Шрифт:
Интервал:
Закладка:
На первый взгляд, это не могло не ударить рикошетом по детской психике. Как ни крути, ребенок отсталый в развитии, пусть только физическом, с умственным, по счастью, – дай бог каждому. В детском саду еще, куда ни шло, а школьные годы начались с тягостных насмешек и даже побоев украдкой со стороны первоклашек-однокашников. Убежать от них у Алеши даже в самые критические моменты не получалось, да и не могло получиться: короткие толстые ножки, смешная косолапость, далеко не уйти. Зато весьма скоро он научился драться, и основательно. К чести его, уже тогда безупречной, должно признать – Алеша Дурново никогда не бил врага ниже пояса, хотя естественно бы для его роста было целить именно в этот район. Кулаками и ногами остервенело лупил в живот, по коленкам и под коленки, метко и болезненно, он сатанел в драке, потому его довольно быстро зауважали и оставили в относительном покое. Насмешки, пожалуйста, он готов был сносить, но рукоприкладство – шалишь.
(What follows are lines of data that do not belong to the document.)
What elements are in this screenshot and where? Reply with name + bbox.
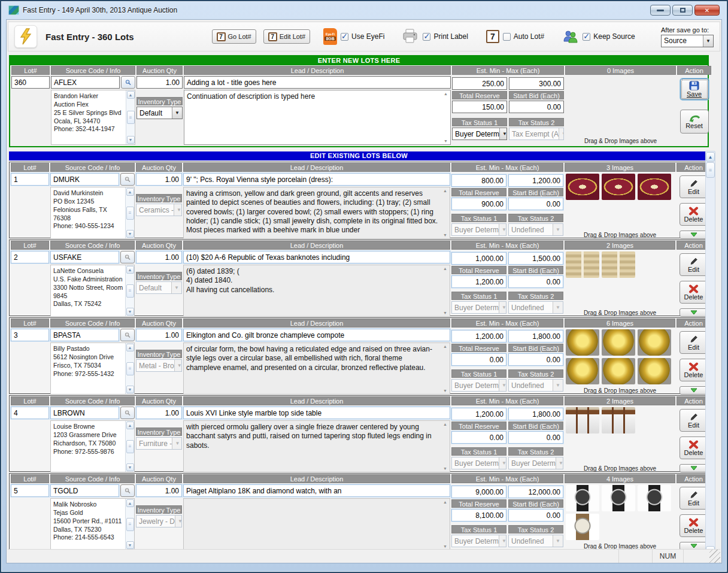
total-reserve-input[interactable]: [451, 509, 506, 522]
edit-lot-button[interactable]: 7 Edit Lot#: [263, 29, 310, 44]
after-save-select[interactable]: Source ▼: [661, 35, 714, 47]
expand-button[interactable]: [680, 231, 708, 239]
est-min-input[interactable]: [452, 77, 507, 90]
lot-image-thumbnail[interactable]: [602, 251, 635, 278]
scroll-up-icon[interactable]: ▲: [443, 189, 447, 193]
auction-qty-input[interactable]: [136, 329, 182, 341]
est-min-input[interactable]: [451, 252, 506, 265]
scroll-thumb[interactable]: ≡: [126, 284, 134, 298]
scroll-down-icon[interactable]: ▼: [443, 233, 447, 237]
scroll-up-icon[interactable]: ▲: [443, 344, 447, 348]
lot-images[interactable]: [565, 76, 676, 138]
lot-image-thumbnail[interactable]: [602, 329, 635, 356]
start-bid-input[interactable]: [508, 431, 563, 444]
source-search-button[interactable]: [121, 76, 135, 89]
print-label-checkbox[interactable]: Print Label: [423, 32, 468, 41]
start-bid-input[interactable]: [508, 275, 563, 288]
scrollbar-thumb[interactable]: ≡: [706, 162, 715, 178]
source-code-input[interactable]: [50, 407, 119, 419]
keep-source-checkbox[interactable]: Keep Source: [583, 32, 635, 41]
scroll-up-icon[interactable]: ▲: [443, 266, 447, 271]
delete-button[interactable]: Delete: [680, 436, 708, 459]
auction-qty-input[interactable]: [136, 484, 182, 497]
scroll-up-icon[interactable]: ▲: [443, 500, 447, 504]
save-button[interactable]: Save: [680, 78, 709, 100]
lot-number-input[interactable]: [11, 173, 49, 186]
scroll-thumb[interactable]: ≡: [126, 440, 134, 453]
est-min-input[interactable]: [451, 408, 506, 420]
scroll-down-icon[interactable]: ▼: [443, 544, 447, 548]
auto-lot-checkbox[interactable]: Auto Lot#: [503, 32, 544, 41]
source-code-input[interactable]: [50, 329, 119, 341]
scroll-up-icon[interactable]: ▲: [444, 92, 448, 96]
est-max-input[interactable]: [508, 486, 563, 498]
lead-input[interactable]: [184, 76, 451, 89]
edit-button[interactable]: Edit: [680, 409, 708, 432]
scroll-down-icon[interactable]: ▼: [126, 230, 134, 238]
lead-input[interactable]: [183, 407, 450, 419]
lot-number-input[interactable]: [11, 251, 49, 263]
lot-number-input[interactable]: [11, 484, 49, 497]
delete-button[interactable]: Delete: [680, 514, 708, 537]
total-reserve-input[interactable]: [451, 275, 506, 288]
est-max-input[interactable]: [508, 174, 563, 187]
lot-image-thumbnail[interactable]: [566, 407, 599, 433]
source-info-scrollbar[interactable]: ▲ ≡ ▼: [125, 265, 134, 316]
auction-qty-input[interactable]: [136, 407, 182, 419]
lot-number-input[interactable]: [11, 407, 49, 419]
edit-button[interactable]: Edit: [680, 175, 708, 198]
delete-button[interactable]: Delete: [680, 203, 708, 226]
source-info-scrollbar[interactable]: ▲ ≡ ▼: [126, 90, 135, 144]
scroll-down-icon[interactable]: ▼: [443, 466, 447, 471]
lead-input[interactable]: [183, 329, 450, 341]
start-bid-input[interactable]: [508, 198, 563, 210]
scroll-down-icon[interactable]: ▼: [126, 308, 134, 316]
lot-image-thumbnail[interactable]: [638, 485, 671, 511]
close-button[interactable]: ✕: [694, 5, 720, 16]
resize-grip[interactable]: [709, 550, 720, 563]
lead-input[interactable]: [183, 251, 450, 263]
lot-image-thumbnail[interactable]: [602, 174, 635, 200]
lot-number-input[interactable]: [11, 329, 49, 341]
reset-button[interactable]: Reset: [680, 110, 709, 134]
source-info-scrollbar[interactable]: ▲ ≡ ▼: [125, 421, 134, 472]
source-info-scrollbar[interactable]: ▲ ≡ ▼: [125, 343, 134, 394]
est-max-input[interactable]: [509, 77, 564, 90]
lot-image-thumbnail[interactable]: [602, 407, 635, 433]
lot-image-thumbnail[interactable]: [566, 514, 599, 540]
scroll-up-icon[interactable]: ▲: [126, 266, 134, 274]
expand-button[interactable]: [680, 386, 708, 395]
source-search-button[interactable]: [120, 407, 135, 419]
edit-button[interactable]: Edit: [680, 331, 708, 354]
lot-image-thumbnail[interactable]: [566, 174, 599, 200]
est-max-input[interactable]: [508, 408, 563, 420]
source-search-button[interactable]: [120, 251, 135, 263]
description-box[interactable]: Continuation of description is typed her…: [184, 90, 451, 145]
scroll-down-icon[interactable]: ▼: [126, 463, 134, 471]
scroll-thumb[interactable]: ≡: [126, 362, 134, 375]
lot-number-input[interactable]: [11, 76, 50, 89]
total-reserve-input[interactable]: [451, 431, 506, 444]
source-search-button[interactable]: [120, 173, 135, 186]
total-reserve-input[interactable]: [452, 101, 507, 113]
inventory-type-select[interactable]: Default ▼: [136, 107, 183, 119]
scroll-down-icon[interactable]: ▼: [127, 136, 135, 144]
auction-qty-input[interactable]: [136, 173, 182, 186]
auction-qty-input[interactable]: [136, 76, 183, 89]
lot-image-thumbnail[interactable]: [566, 358, 599, 384]
lot-image-thumbnail[interactable]: [638, 329, 671, 356]
scroll-up-icon[interactable]: ▲: [126, 188, 134, 196]
scroll-thumb[interactable]: ≡: [126, 207, 134, 220]
lot-image-thumbnail[interactable]: [566, 251, 599, 278]
scroll-up-icon[interactable]: ▲: [127, 91, 135, 99]
scroll-down-icon[interactable]: ▼: [444, 139, 448, 143]
restore-button[interactable]: [672, 5, 693, 16]
lot-image-thumbnail[interactable]: [638, 174, 671, 200]
source-code-input[interactable]: [51, 76, 120, 89]
expand-button[interactable]: [680, 464, 708, 472]
scroll-down-icon[interactable]: ▼: [443, 389, 447, 393]
lead-input[interactable]: [183, 484, 450, 497]
est-max-input[interactable]: [508, 252, 563, 265]
scrollbar-up-icon[interactable]: ▲: [706, 152, 715, 162]
scroll-up-icon[interactable]: ▲: [126, 344, 134, 351]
Правда, и насмешки он догадливо вскоре обратил в свою пользу, Алеша, как многие дети-инвалиды с полноценным интеллектом, обладал изрядной сообразительностью и повышенным инстинктивным чутьем. Он вскоре понял, что самая слабая его сторона может обратиться в самую сильную, если правильно взяться за дело. Алеша взялся правильно. Он добровольно сотворил из себя шута. Острого на язык, язвительного на сравнения, обличительно-праведного, бесстрашно-непочтительного. А главное, шутки его действительно были ураганно смешны. Настолько, что прощали ему даже учителя, и притом без скидки на его очевидное уродство.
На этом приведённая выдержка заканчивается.